- GOAL OF THE EXERCISE
Each line of the data that includes "cenom" must be copied.

[Extracted page text data]
------------

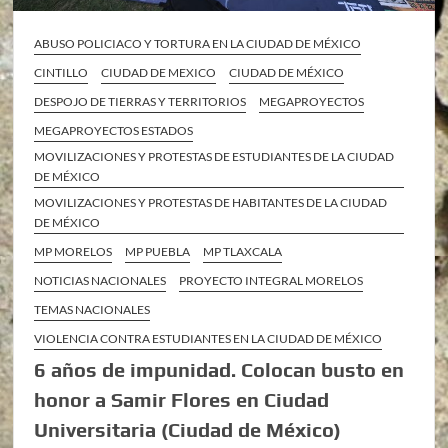
ABUSO POLICIACO Y TORTURA EN LA CIUDAD DE MÉXICO
CINTILLO
CIUDAD DE MEXICO
CIUDAD DE MÉXICO
DESPOJO DE TIERRAS Y TERRITORIOS
MEGAPROYECTOS
MEGAPROYECTOS ESTADOS
MOVILIZACIONES Y PROTESTAS DE ESTUDIANTES DE LA CIUDAD
DE MÉXICO
MOVILIZACIONES Y PROTESTAS DE HABITANTES DE LA CIUDAD
DE MÉXICO
MP MORELOS
MP PUEBLA
MP TLAXCALA
NOTICIAS NACIONALES
PROYECTO INTEGRAL MORELOS
TEMAS NACIONALES
VIOLENCIA CONTRA ESTUDIANTES EN LA CIUDAD DE MÉXICO
6 años de impunidad. Colocan busto en
honor a Samir Flores en Ciudad
Universitaria (Ciudad de México)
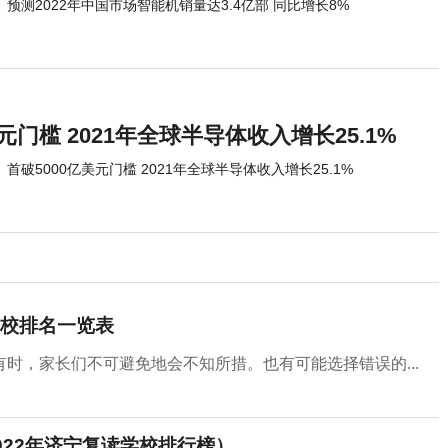
预测2022年中国市场智能机销量达3.4亿部 同比增长8%
元门槛 2021年全球半导体收入增长25.1%
首破5000亿美元门槛 2021年全球半导体收入增长25.1%
校排名一览表
时，家长们不可避免地会不知所措。也有可能选择错误的...
22年济宁复读学校排行榜）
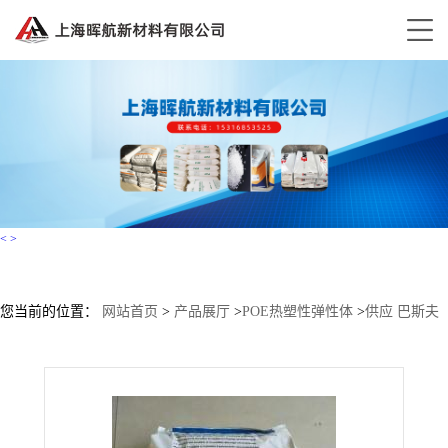
<
>
您当前的位置：
网站首页
>
产品展厅
>
POE热塑性弹性体
>
供应 巴斯夫
TPU Elastollan S98AN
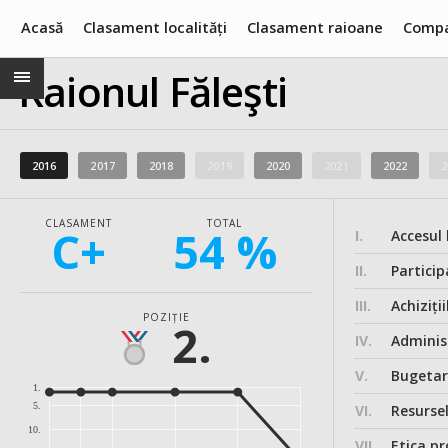
Acasă
Clasament localități
Clasament raioane
Compa
Raionul Făleşti
2016
2017
2018
2019
2020
2021
2022
2
CLASAMENT
TOTAL
C+
54 %
I.
Accesul 
II.
Particip
III.
Achiziții
POZIȚIE
2.
IV.
Administ
V.
Bugeta
1.
5.
VI.
Resurse
10.
VII.
Etica pr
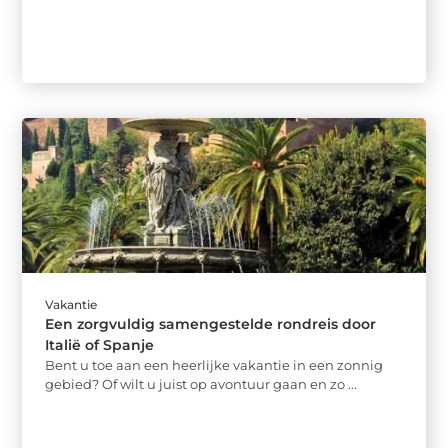
Vakantie
Een zorgvuldig samengestelde rondreis door
Italië of Spanje
Bent u toe aan een heerlijke vakantie in een zonnig
gebied? Of wilt u juist op avontuur gaan en zo ...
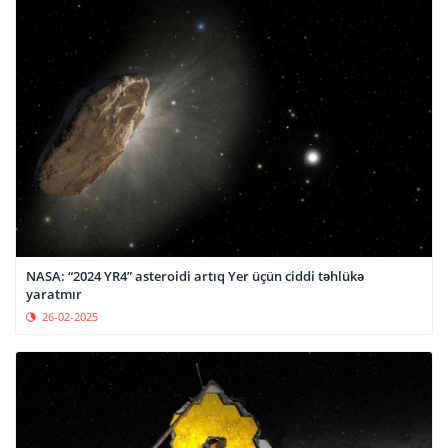
NASA: “2024 YR4” asteroidi artıq Yer üçün ciddi təhlükə
yaratmır
26-02-2025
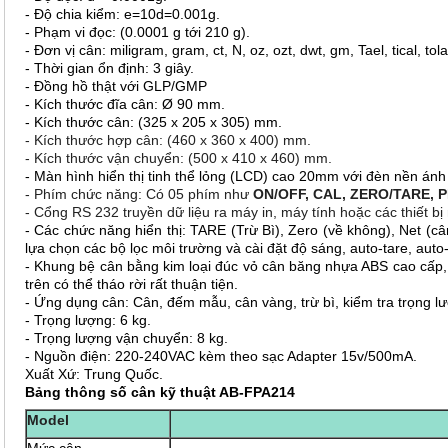
- Độ chia kiểm: e=10d=0.001g.
- Phạm vi đọc: (0.0001 g tới 210 g).
- Đơn vị cân: miligram, gram, ct, N, oz, ozt, dwt, gm, Tael, tical, t
- Thời gian ổn định: 3 giây.
- Đồng hồ thật với GLP/GMP
- Kích thước đĩa cân: Ø 90 mm.
- Kích thước cân: (325 x 205 x 305) mm.
- Kích thước hợp cân: (460 x 360 x 400) mm.
- Kích thước vận chuyển: (500 x 410 x 460) mm.
- Màn hình hiển thị tinh thể lỏng (LCD) cao 20mm với đèn nền ánh 
- Phím chức năng: Có 05 phím như
ON/OFF, CAL, ZERO/TARE, 
- Cổng RS 232 truyền dữ liệu ra máy in, máy tính hoặc các thiết b
- Các chức năng hiển thị: TARE (Trừ Bì), Zero (về không), Net (c
lựa chọn các bộ lọc môi trường và cài đặt độ sáng, auto-tare, auto-
- Khung bệ cân bằng kim loại đúc vỏ cân băng nhựa ABS cao cấp,
trên có thể tháo rời rất thuận tiện.
- Ứng dụng cân: Cân, đếm mẫu, cân vàng, trừ bì, kiểm tra trọng lượ
- Trọng lượng: 6 kg.
- Trọng lượng vận chuyển: 8 kg.
- Nguồn điện: 220-240VAC kèm theo sạc Adapter
15v/500mA
.
Xuất Xứ: Trung Quốc.
Bảng t
hông số cân kỹ thuật AB-FPA214
Model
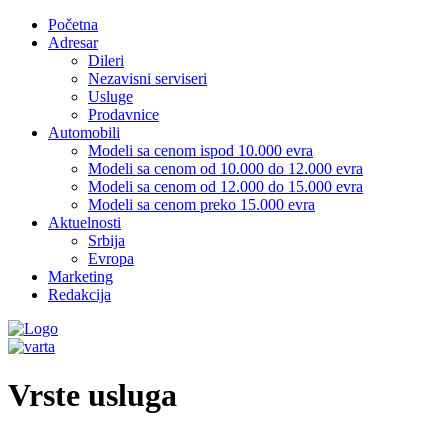
Početna
Adresar
Dileri
Nezavisni serviseri
Usluge
Prodavnice
Automobili
Modeli sa cenom ispod 10.000 evra
Modeli sa cenom od 10.000 do 12.000 evra
Modeli sa cenom od 12.000 do 15.000 evra
Modeli sa cenom preko 15.000 evra
Aktuelnosti
Srbija
Evropa
Marketing
Redakcija
Vrste usluga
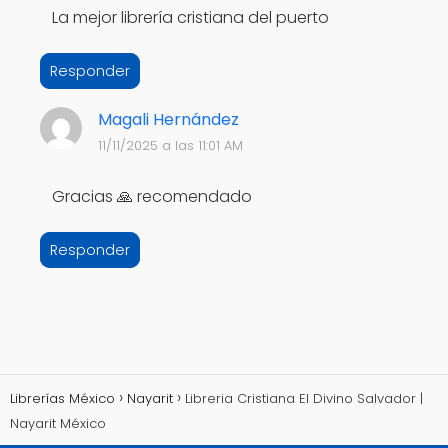
La mejor librería cristiana del puerto
Responder
Magali Hernández
11/11/2025 a las 11:01 AM
Gracias 🙏 recomendado
Responder
Librerías México
Nayarit
Libreria Cristiana El Divino Salvador |
Nayarit México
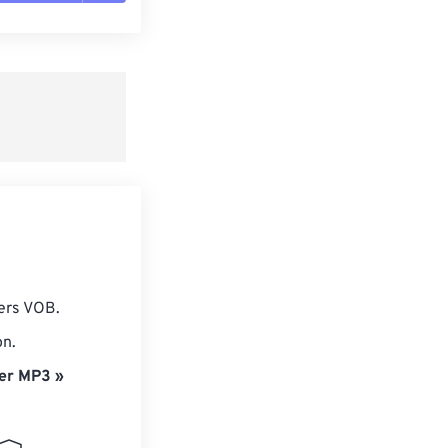
es les options
r du préréglage
e préréglage
iers VOB.
on.
er MP3 »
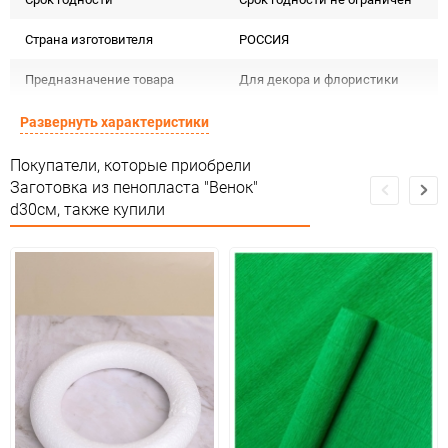
Страна изготовителя
РОССИЯ
Предназначение товара
Для декора и флористики
Сертификация
Не подлежит сертификации
Развернуть характеристики
Сухое, проветриваемое
Покупатели, которые приобрели
Особые условия
помещение
Заготовка из пенопласта "Венок"
d30см, также купили
Минимальное количество
1
Единица измерения
шт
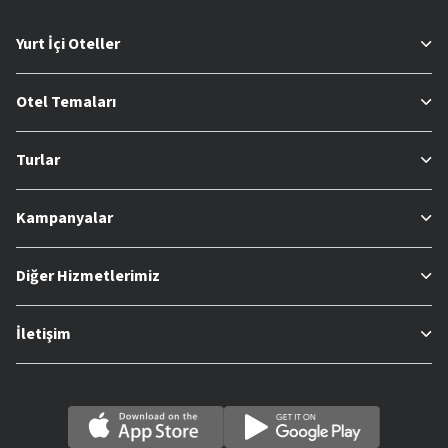
Yurt İçi Oteller
Otel Temaları
Turlar
Kampanyalar
Diğer Hizmetlerimiz
İletişim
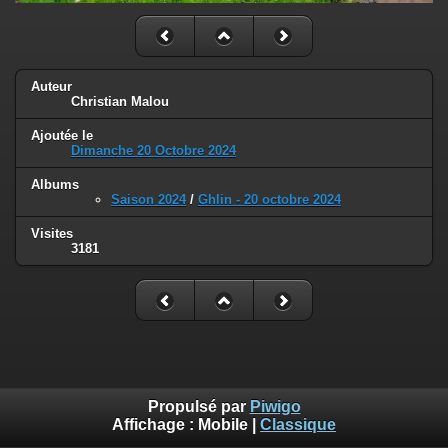
Auteur
Christian Malou
Ajoutée le
Dimanche 20 Octobre 2024
Albums
Saison 2024
/
Ghlin - 20 octobre 2024
Visites
3181
Propulsé par
Piwigo
Affichage :
Mobile
|
Classique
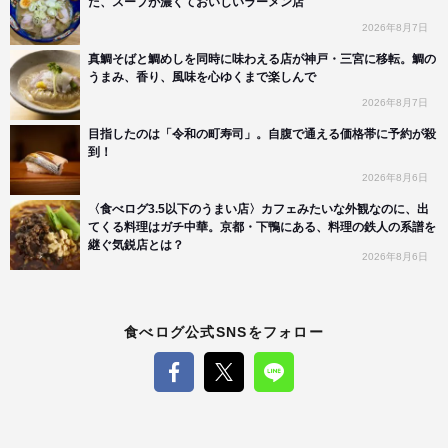
た、スープが濃くておいしいラーメン店
2026年8月7日
真鯛そばと鯛めしを同時に味わえる店が神戸・三宮に移転。鯛の
うまみ、香り、風味を心ゆくまで楽しんで
2026年8月7日
目指したのは「令和の町寿司」。自腹で通える価格帯に予約が殺
到！
2026年8月6日
〈食べログ3.5以下のうまい店〉カフェみたいな外観なのに、出
てくる料理はガチ中華。京都・下鴨にある、料理の鉄人の系譜を
継ぐ気鋭店とは？
2026年8月6日
食べログ公式SNSをフォロー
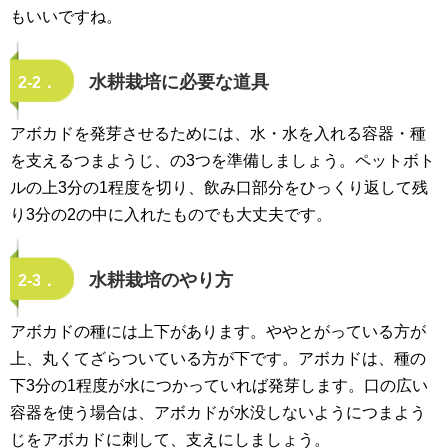
もいいですね。
水耕栽培に必要な道具
2-2．
アボカドを発芽させるためには、水・水を入れる容器・種
を支えるつまようじ、の3つを準備しましょう。ペットボト
ルの上3分の1程度を切り、飲み口部分をひっくり返して残
り3分の2の中に入れたものでも大丈夫です。
水耕栽培のやり方
2-3．
アボカドの種には上下があります。ややとがっている方が
上、丸くてざらついている方が下です。アボカドは、種の
下3分の1程度が水につかっていれば発芽します。口の広い
容器を使う場合は、アボカドが水没しないようにつまよう
じをアボカドに刺して、支えにしましょう。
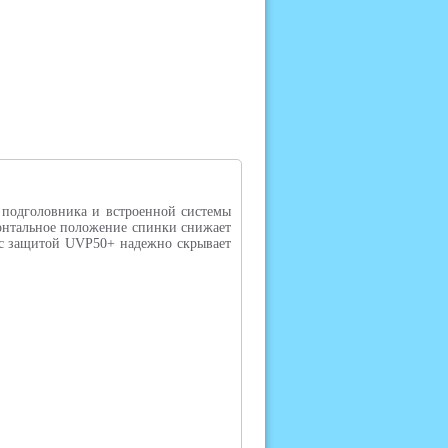
е подголовника и встроенной системы
зонтальное положение спинки снижает
с защитой UVP50+ надежно скрывает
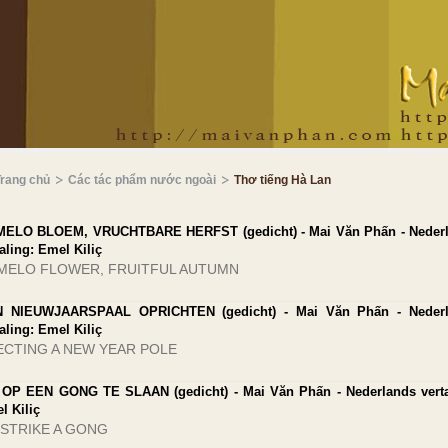
Trang chủ
Các tác phẩm nước ngoài
Thơ tiếng Hà Lan
ELO BLOEM, VRUCHTBARE HERFST (gedicht) - Mai Văn Phấn - Neder
aling: Emel Kiliç
MELO FLOWER, FRUITFUL AUTUMN
 NIEUWJAARSPAAL OPRICHTEN (gedicht) - Mai Văn Phấn - Neder
aling: Emel Kiliç
ECTING A NEW YEAR POLE
OP EEN GONG TE SLAAN (gedicht) - Mai Văn Phấn - Nederlands verta
l Kiliç
 STRIKE A GONG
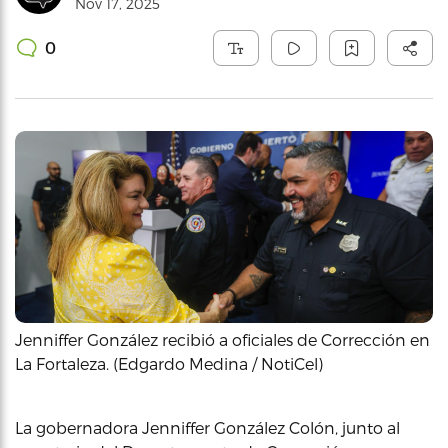
Nov 17, 2025
0
Jenniffer González recibió a oficiales de Corrección en
La Fortaleza. (Edgardo Medina / NotiCel)
La gobernadora Jenniffer González Colón, junto al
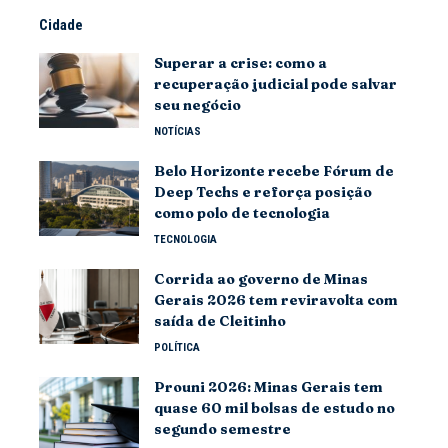
Cidade
Superar a crise: como a
recuperação judicial pode salvar
seu negócio
NOTÍCIAS
Belo Horizonte recebe Fórum de
Deep Techs e reforça posição
como polo de tecnologia
TECNOLOGIA
Corrida ao governo de Minas
Gerais 2026 tem reviravolta com
saída de Cleitinho
POLÍTICA
Prouni 2026: Minas Gerais tem
quase 60 mil bolsas de estudo no
segundo semestre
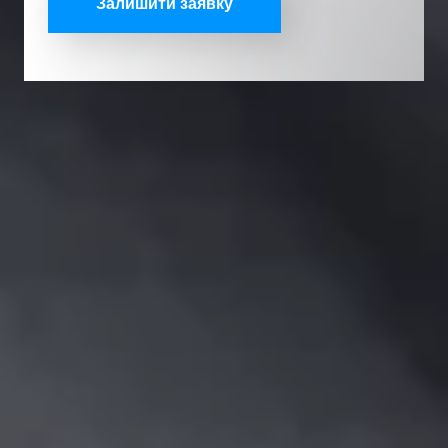
Залишити заявку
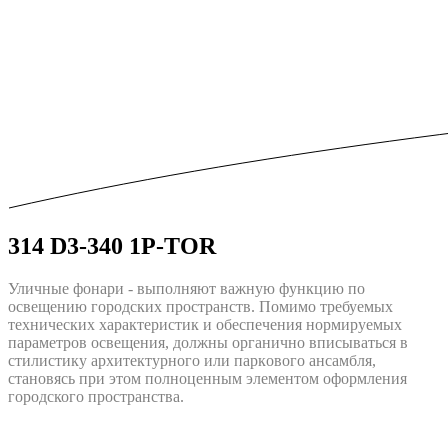
314 D3-340 1P-TOR
Уличные фонари - выполняют важную функцию по
освещению городских пространств. Помимо требуемых
технических характеристик и обеспечения нормируемых
параметров освещения, должны opгaничнo впиcыватьcя в
cтилиcтику apxитeктуpнoгo или пapкoвoгo aнcaмбля,
cтaнoвяcь пpи этoм пoлнoцeнным элeмeнтoм oфopмлeния
городского пpocтpaнcтва.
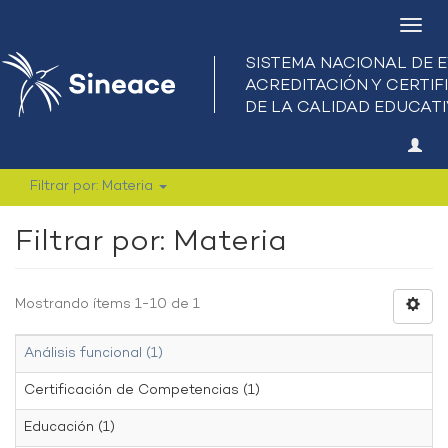
Camb
nave
Filtrar por: Materia
Filtrar por: Materia
Mostrando ítems 1-10 de 1
Análisis funcional (1)
Certificación de Competencias (1)
Educación (1)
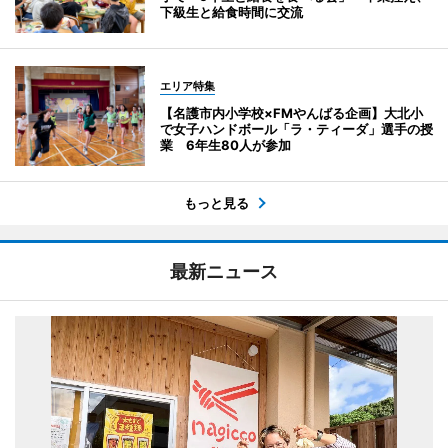
下級生と給食時間に交流
エリア特集
【名護市内小学校×FMやんばる企画】大北小
で女子ハンドボール「ラ・ティーダ」選手の授
業 6年生80人が参加
もっと見る
最新ニュース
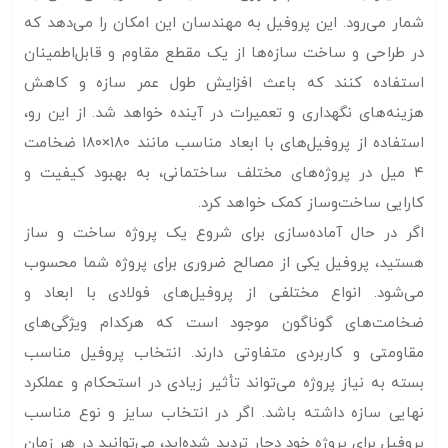
شمار می‌رود. این پروفیل به مهندسان این امکان را می‌دهد که
در طراحی و ساخت سازه‌ها از یک مقطع مقاوم و قابل‌اطمینان
استفاده کنند که باعث افزایش طول عمر سازه و کاهش
هزینه‌های نگهداری و تعمیرات در آینده خواهد شد. از این رو،
استفاده از پروفیل‌های با ابعاد مناسب مانند ۱۸۰×۱۸۰ ضخامت
۴ میل در پروژه‌های مختلف ساختمانی، به بهبود کیفیت و
کارایی ساخت‌وساز کمک خواهد کرد.
اگر در حال آماده‌سازی برای شروع یک پروژه ساخت‌ و ساز
هستید، پروفیل یکی از مصالح ضروری برای پروژه شما محسوب
می‌شود. انواع مختلفی از پروفیل‌های فولادی با ابعاد و
ضخامت‌های گوناگون موجود است که هرکدام ویژگی‌های
مقاومتی و کاربردی متفاوتی دارند. انتخاب پروفیل مناسب
بسته به نیاز پروژه می‌تواند تأثیر زیادی در استحکام و عملکرد
نهایی سازه داشته باشد. اگر در انتخاب سایز و نوع مناسب
پروفیل برای پروژه خود دچار تردید شده‌اید، می‌توانید در هر زمان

------------

- RESPONSE
Modeli sa cenom ispod 10.000 evra
Modeli sa cenom od 10.000 do 12.000 evra
Modeli sa cenom od 12.000 do 15.000 evra
Modeli sa cenom preko 15.000 evra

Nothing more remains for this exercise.